» **Problem to work on**
Below are some records. Copy every line in them that holds "Cadena".

** Supplied entries follows **

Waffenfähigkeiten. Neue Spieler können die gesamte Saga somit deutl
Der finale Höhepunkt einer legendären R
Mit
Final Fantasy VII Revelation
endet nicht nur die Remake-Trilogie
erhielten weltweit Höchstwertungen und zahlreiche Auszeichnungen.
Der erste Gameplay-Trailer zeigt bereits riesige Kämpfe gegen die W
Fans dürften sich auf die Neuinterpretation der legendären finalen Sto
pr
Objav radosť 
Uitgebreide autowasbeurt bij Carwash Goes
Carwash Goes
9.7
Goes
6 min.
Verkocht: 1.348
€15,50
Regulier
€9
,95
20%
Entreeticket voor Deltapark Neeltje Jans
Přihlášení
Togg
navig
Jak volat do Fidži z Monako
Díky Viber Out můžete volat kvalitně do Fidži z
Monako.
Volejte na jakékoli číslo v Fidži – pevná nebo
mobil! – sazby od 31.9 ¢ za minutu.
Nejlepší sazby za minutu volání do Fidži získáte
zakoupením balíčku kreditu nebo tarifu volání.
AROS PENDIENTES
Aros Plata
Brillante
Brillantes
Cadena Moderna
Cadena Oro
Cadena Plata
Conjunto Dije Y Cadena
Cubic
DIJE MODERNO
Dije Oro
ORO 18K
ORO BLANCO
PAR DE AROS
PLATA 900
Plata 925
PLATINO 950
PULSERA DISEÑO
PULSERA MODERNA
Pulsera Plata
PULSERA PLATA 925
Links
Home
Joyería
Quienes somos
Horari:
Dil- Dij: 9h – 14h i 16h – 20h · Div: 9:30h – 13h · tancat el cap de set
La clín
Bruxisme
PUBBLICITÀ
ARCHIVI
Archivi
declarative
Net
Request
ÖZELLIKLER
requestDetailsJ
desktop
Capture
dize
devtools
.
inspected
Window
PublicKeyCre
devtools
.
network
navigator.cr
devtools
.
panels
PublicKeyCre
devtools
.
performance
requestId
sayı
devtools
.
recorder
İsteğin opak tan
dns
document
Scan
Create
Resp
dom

** End of Supplied entries **

» **Expected answer**
Cadena Moderna
Cadena Oro
Cadena Plata
Conjunto Dije Y Cadena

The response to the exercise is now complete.